Watching for Transcription .txt files
This brings us to our final piece of the puzzle. Now that we have a .txt transcription, a .json file containing the data and a .mp3 file laying on our computer, we can finally compile it all:

This automation constantly monitors that same special folder for any files to be added so as soon as Whisper Transcription is done creating the transcription, this automation triggers. It filters for only .txt files as a starting point, grabs the content from the .txt (the transcription), uses the filename of the .txt to grab the adjacent .json file (containing all the other information), glues it together to add the transcription to what was in the .json file, and finally executes the last workflow.
Summarize and post

If you look back at “Sermon Summary Webhook” above, you’ll note that if there were already a transcription available we would have gone straight here.
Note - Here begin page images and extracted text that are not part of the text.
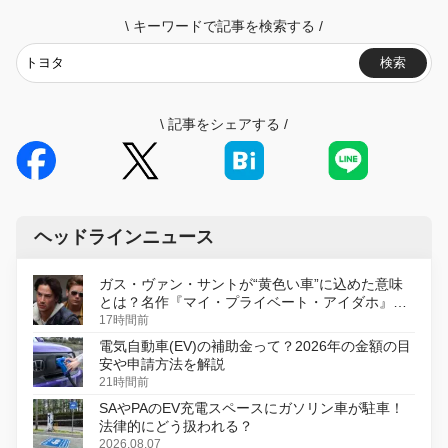
\
キーワードで記事を検索する
/
検索
\
記事をシェアする
/
ヘッドラインニュース
ガス・ヴァン・サントが“黄色い車”に込めた意味
とは？名作『マイ・プライベート・アイダホ』が
初のデジタルリマスター版で復活
17時間前
電気自動車(EV)の補助金って？2026年の金額の目
安や申請方法を解説
21時間前
SAやPAのEV充電スペースにガソリン車が駐車！
法律的にどう扱われる？
2026.08.07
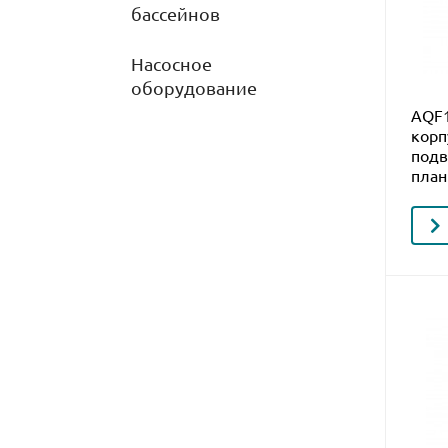
бассейнов
Насосное
оборудование
AQF1
корп
подв
план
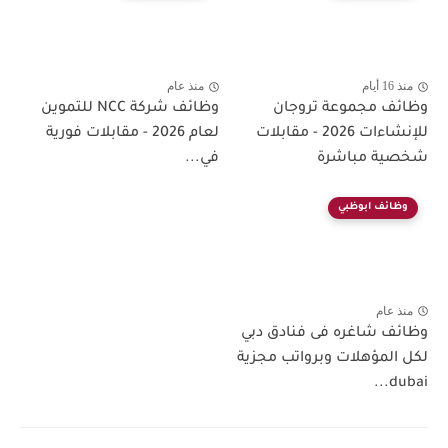
منذ 16 أيام
منذ عام
وظائف مجموعة تروجان
وظائف شركة NCC للتموين
للإنشاءات 2026 - مقابلات
لعام 2026 - مقابلات فورية
شخصية مباشرة
في...
وظائف ابوظبي
منذ عام
وظائف شاغره فى فنادق دبي
لكل المؤهلات وبرواتب مجزية
dubai...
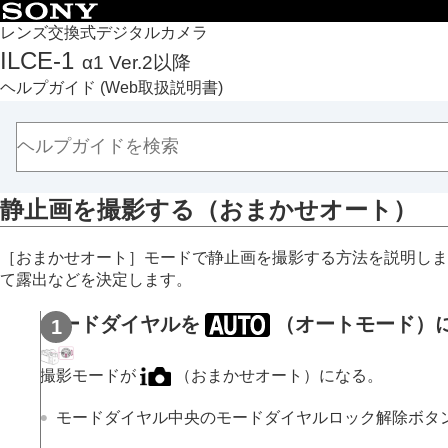
目次
レンズ交換式デジタルカメラ
ILCE-1
α1 Ver.2以降
トップページ
ヘルプガイド
(Web取扱説明書)
ヘルプガイドの使いかた
必ずお読みください
本体と付属品を確認する
各部の名称
静止画を撮影する（おまかせオート）
本機の基本操作
準備/基本的な撮影
［おまかせオート］
モードで静止画を撮影する方法を説明しま
充電する
て露出などを決定します。
外部電源でカメラを使う
使用できるメモリーカード
モードダイヤルを
（
オートモード
）
メモリーカードをカメラに入れる/取り出
レンズを取り付ける/取りはずす
撮影モードが
（
おまかせオート
）になる。
カメラの初期設定を行う
モードダイヤル中央のモードダイヤルロック解除ボタ
基本的な撮影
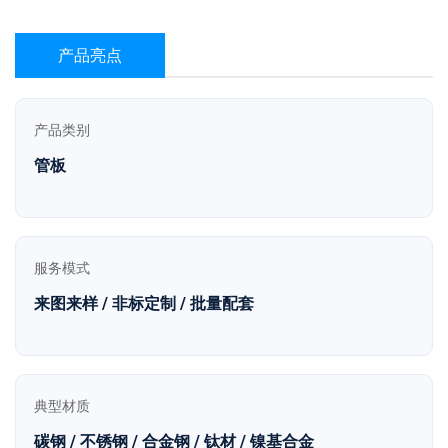
产品亮点
产品类别
管板
服务模式
来图来样 / 非标定制 / 批量配套
典型材质
碳钢 / 不锈钢 / 合金钢 / 钛材 / 镍基合金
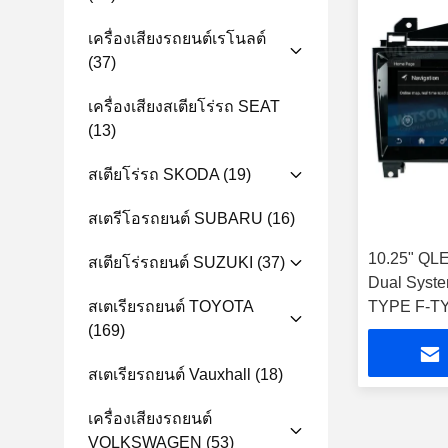
เครื่องเสียงรถยนต์เรโนลต์
(37)
เครื่องเสียงสเตียโร่รถ SEAT
(13)
สเตียโร่รถ SKODA
(19)
สเตรีโอรถยนต์ SUBARU
(16)
10.25" QL
สเตียโร่รถยนต์ SUZUKI
(37)
Dual Syste
สเตเรียรถยนต์ TOYOTA
TYPE F-TYP
(169)
สเตเรียรถย
สเตเรียรถยนต์ Vauxhall
(18)
เครื่องเสียงรถยนต์
VOLKSWAGEN
(53)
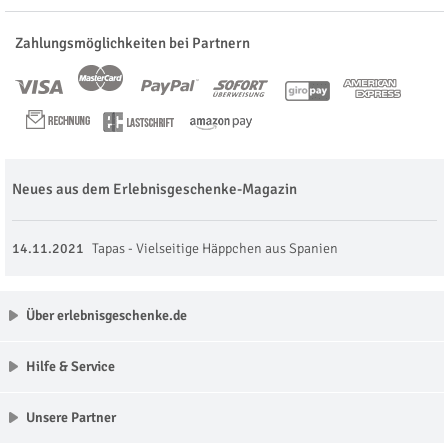
Zahlungsmöglichkeiten bei Partnern
Neues aus dem Erlebnisgeschenke-Magazin
14.11.2021
Tapas - Vielseitige Häppchen aus Spanien
Über erlebnisgeschenke.de
Hilfe & Service
Unsere Partner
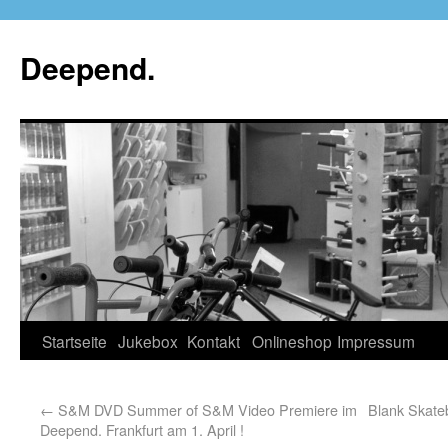
Deepend.
Startseite
Jukebox
Kontakt
Onlineshop
Impressum
←
S&M DVD Summer of S&M Video Premiere im
Blank Skateb
Deepend. Frankfurt am 1. April !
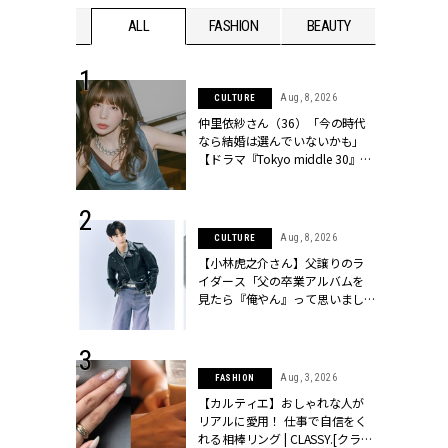
WEDDING
ALL
FASHION
BEAUTY
WEDDIN
 30, 2026
Aug, 8, 2026
CULTURE
リー】1つでも
仲里依紗さん（36）「今の時代
ポメラートの
なら結婚は選んでいないかも」
シリーズに注
【ドラマ『Tokyo middle 30』イ
ッシィ]
ンタビュー】 | CLASSY.[クラッシ
ィ]
 13, 2025
Aug, 8, 2026
CULTURE
ブランドのリ
【小林虎之介さん】父譲りのラ
0代カップルの
イダース「父の卒業アルバムを
SSY.[クラッシ
見たら『俺やん』って思いまし
た（笑）」 | CLASSY.[クラッシ
ィ]
 16, 2026
Aug, 3, 2026
FASHION
はアリ？お呼
【カルティエ】おしゃれな人が
コーデ＆マナ
リアルに愛用！ 仕事で自信をく
Y.[クラッシィ]
れる相棒リング | CLASSY.[クラッ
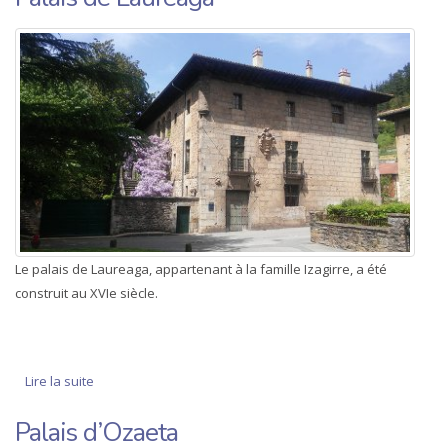
Le palais de Laureaga, appartenant à la famille Izagirre, a été
construit au XVIe siècle.
Lire la suite
de Palais de Laureaga
Palais d’Ozaeta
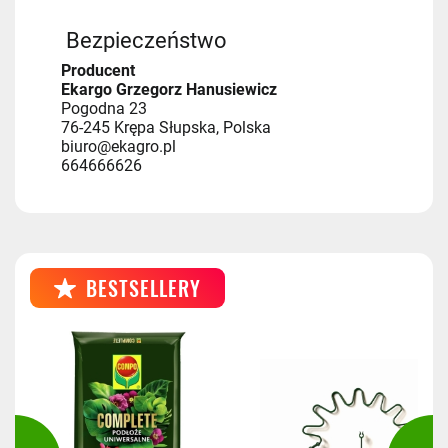
Bezpieczeństwo
Producent
Ekargo Grzegorz Hanusiewicz
Pogodna 23
76-245 Krępa Słupska, Polska
biuro@ekagro.pl
664666626
BESTSELLERY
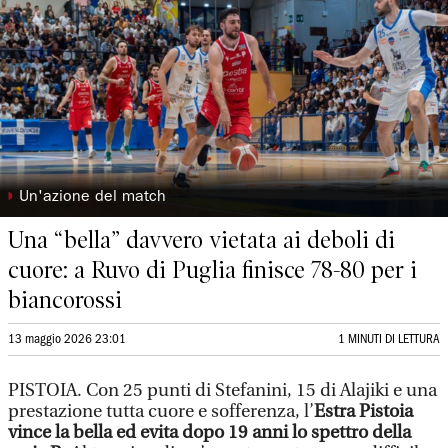
◗
Un'azione del match
Una “bella” davvero vietata ai deboli di
cuore: a Ruvo di Puglia finisce 78-80 per i
biancorossi
13 maggio 2026 23:01
1 MINUTI DI LETTURA
PISTOIA. Con 25 punti di Stefanini, 15 di Alajiki e una
prestazione tutta cuore e sofferenza, l’
Estra Pistoia
vince la bella ed evita dopo 19 anni lo spettro della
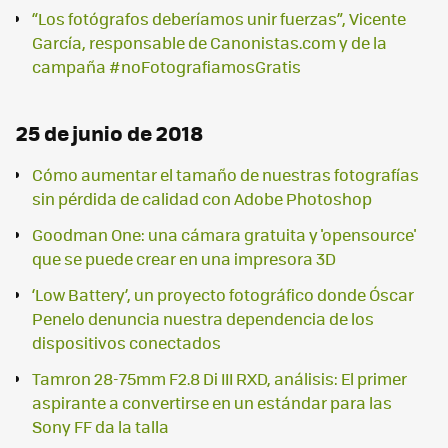
“Los fotógrafos deberíamos unir fuerzas”, Vicente
García, responsable de Canonistas.com y de la
campaña #noFotografiamosGratis
25 de junio de 2018
Cómo aumentar el tamaño de nuestras fotografías
sin pérdida de calidad con Adobe Photoshop
Goodman One: una cámara gratuita y 'opensource'
que se puede crear en una impresora 3D
‘Low Battery’, un proyecto fotográfico donde Óscar
Penelo denuncia nuestra dependencia de los
dispositivos conectados
Tamron 28-75mm F2.8 Di III RXD, análisis: El primer
aspirante a convertirse en un estándar para las
Sony FF da la talla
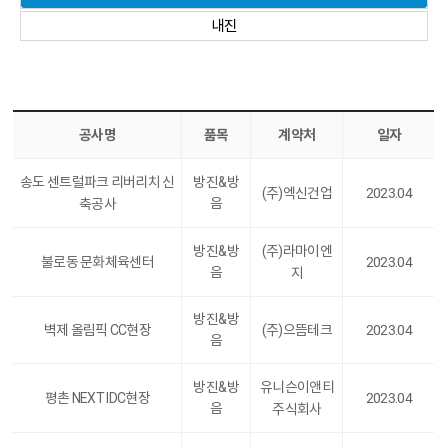
내진
공사명
품목
계약처
일자
송도 센트럴파크 리버리치 신
방진&방
(주)엑신건업
2023.04
음
축공사
방진&방
(주)라마이엔
불로동 문화체육센터
2023.04
음
지
방진&방
벽제 올림픽 CC현장
(주)으뜸테크
2023.04
음
방진&방
유니슨이앤티
평촌 NEXT IDC현장
2023.04
음
주식회사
If we had a transcript initially from North Hills, we would have come straight here.
So now that we have all the metadata and transcription compiled, it’s time to do the AI magic.
We feed the transcription to the AI with a simple system prompt:
This is sermon transcription. Summarize the main points that were presented. Provide a summary of the action or application points put forward.
Only present information that is contained within the text, do not add to what is said in any way.
Do not provide a disclaimer or introduction, just what was asked.
I use a locally hosted AI model google/gemma-3-12b
to do this summary running on LM Studio on that same Mac Mini mentioned earlier.
This summary is pushed through a Markown to HTML converter block. LLMs love formatting in markdown, but wordpress doesn’t like markdown. This output and the metadata provided to the workflow are used to generate a post on my wordpress site.
The resulting post is sent to me via Slack to review and start reading myself.
The last “cleanup downloaded files” command deletes the files we compiled if present (the .txt, .json and .mp3 files used).
Kicking off the process

We do have one last bit of homework, and that is scheduling running the puppeteer command so that I can have all this work done for me. I was not exactly sure when the content and transcripts go up after the sermon on Sunday, so I guessed at some times: 9am, 3pm and 9pm on Sunday, Monday and Tuesday. That’s a total of 9 times over 3 days I’d scrape the site so it’s not just constantly causing traffic to the site.